今回は、2023年6月1日に開催した「NFT特集」です。

社会浸透フェーズに移行

NFTは、ブロックチェーン(分散型台帳)技術を基盤にして複製や改ざんを難しくしたデジタルデータのことを指します。ブロックチェーン上で識別番号を与えることによって唯一無二を証明できるため、コピーが容易であった従来のデジタルデータとは異なり、資産価値があると評価されるようになりました。

注目度が一気に高まったのは、高額販売や落札が話題となった2021年です。デジタルアーティストで最も有名な人の一人であるBEEPLE(ビープル)氏のアート作品が約79憶円で販売されたほか、ツイッターの創業者による最初のツイート約3億円で販売されました。ただ、2022年の6月以降、米国の利上げに伴う仮想通貨市況の低迷によって、取引価格が下落。NFTバブルの崩壊につながりました。

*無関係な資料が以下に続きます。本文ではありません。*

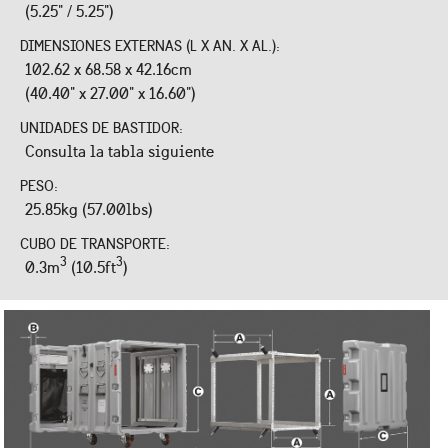
(5.25" / 5.25")
DIMENSIONES EXTERNAS (L X AN. X AL.):
102.62 x 68.58 x 42.16cm
(40.40" x 27.00" x 16.60")
UNIDADES DE BASTIDOR:
Consulta la tabla siguiente
PESO:
25.85kg (57.00lbs)
CUBO DE TRANSPORTE:
3
3
0.3m
(10.5ft
)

その結果、市場の7割ほどを占めていた投機・転売目的のプレイヤーが市場から撤退したことなどもあり、全体の流通額が減少。2022年前半には40億㌦(約6000億円)規模だったのが、ここ数ヶ月では5億㌦程度と、おおよそ8分の1の規模まで縮小しています。過度な期待フェーズが終わり、社会浸透フェーズに移行し始めたと考えています。

発行者と購入者の間でこれまでにないコミュニティを創出

NFTは、(1)インターネットの大部分を中央集権的な組織が管理・所有するのではなく、その所有権は構築者と利用者に分散(2)誰もが平等にWeb3に参加でき、誰一人として排除されることはない(3)暗号通貨を利用してオンラインでお金のやり取りをするWeb3型の決済(4)第三者に依存しない取引が可能-といった特性を備えています。

NFTを使うことで実現する特徴の一つが、発行者と購入者の間でこれまでにないコミュニティが創出されることです。二つ目は二次流通が可能である点。その際には、発行者がロイヤリティ収益を獲得できます。

サービスを売る場合、その後のリレーションは発生しません。例えばメルカリなどで二次流通されてもロイヤリティの支払いがなく、サービス開発者にメリットもないだけに、NFTの仕組みは革新的です。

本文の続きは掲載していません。